* _The problem_: Make an exact copy of all the entries, but do not reproduce the pictures.

Page-level text extractions
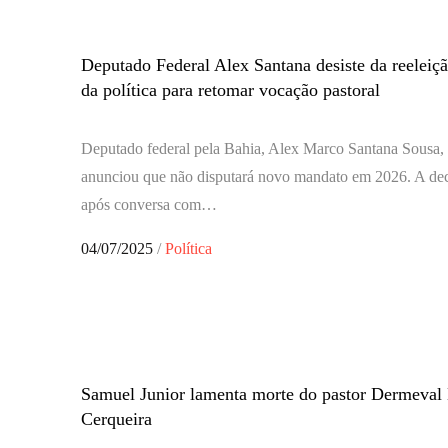
Deputado Federal Alex Santana desiste da reeleiçã
da política para retomar vocação pastoral
Deputado federal pela Bahia, Alex Marco Santana Sousa, 
anunciou que não disputará novo mandato em 2026. A deci
após conversa com…
Posted
04/07/2025
Política
on
Samuel Junior lamenta morte do pastor Dermeval
Cerqueira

* _Answer section_:
Deputado Federal Alex Santana desiste da reeleiçã
da política para retomar vocação pastoral
Deputado federal pela Bahia, Alex Marco Santana Sousa, 
anunciou que não disputará novo mandato em 2026. A deci
após conversa com…
Posted
04/07/2025
Política
on
Samuel Junior lamenta morte do pastor Dermeval
Cerqueira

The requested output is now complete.